_Data records_:
= = = =

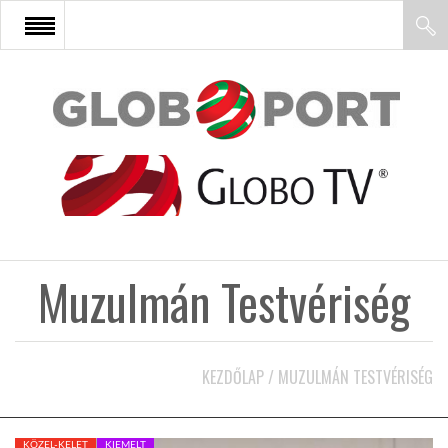
FŐOLDAL
AFRIKA
EURÓPA
Muzulmán Testvériség
ÁZSIA
ÉSZAK-AMERIKA
KEZDŐLAP
/
MUZULMÁN TESTVÉRISÉG
LATIN-AMERIKA
KÖZEL-KELET
KIEMELT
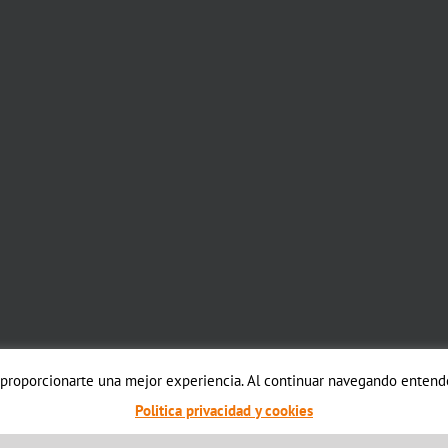
 proporcionarte una mejor experiencia. Al continuar navegando entende
Politica privacidad y cookies
me Fusion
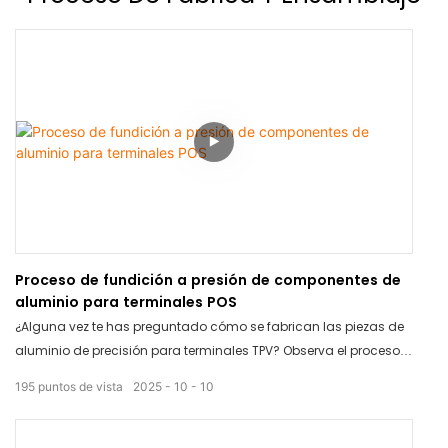
requisitos técnicos y las pruebas de producto de primera mano.
Descubre cómo hablamos sobre cómo lograr una integración
perfecta entre software y hardware, y por qué confían en las
máquinas POS profesionales de aluminio de TCANG para su
plataforma. 📧 ¿Buscas un socio de hardware sólido?
¡Contáctanos hoy para hablar sobre tus necesidades de
integración!
Proceso de fundición a presión de componentes de
aluminio para terminales POS
¿Alguna vez te has preguntado cómo se fabrican las piezas de
aluminio de precisión para terminales TPV? Observa el proceso
de fundición a presión paso a paso.
195
puntos de vista
2025
10
10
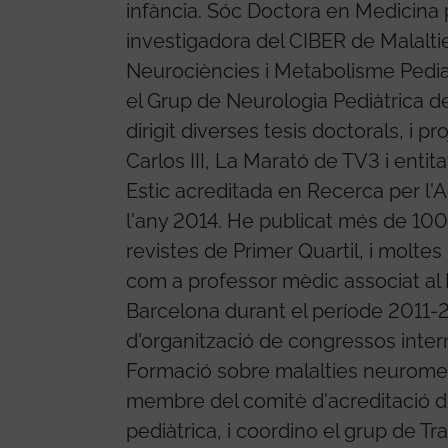
infància. Sóc Doctora en Medicina 
investigadora del CIBER de Malalti
Neurociències i Metabolisme Pediat
el Grup de Neurologia Pediàtrica de
dirigit diverses tesis doctorals, i pr
Carlos III, La Marató de TV3 i entit
Estic acreditada en Recerca per l'A
l'any 2014. He publicat més de 100 a
revistes de Primer Quartil, i molte
com a professor mèdic associat al 
Barcelona durant el període 2011-
d'organització de congressos inter
Formació sobre malalties neuromet
membre del comitè d'acreditació d
pediàtrica, i coordino el grup de T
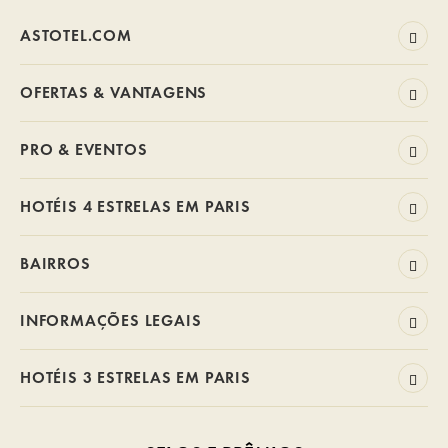
ASTOTEL.COM
OFERTAS & VANTAGENS
PRO & EVENTOS
HOTÉIS 4 ESTRELAS EM PARIS
BAIRROS
INFORMAÇÕES LEGAIS
HOTÉIS 3 ESTRELAS EM PARIS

= = = =

All that the answer may hold is the lines from the one with "OFERTAS & VANTAGENS" through the end of the data, set down exactly as they appear.

OFERTAS & VANTAGENS
PRO & EVENTOS
HOTÉIS 4 ESTRELAS EM PARIS
BAIRROS
INFORMAÇÕES LEGAIS
HOTÉIS 3 ESTRELAS EM PARIS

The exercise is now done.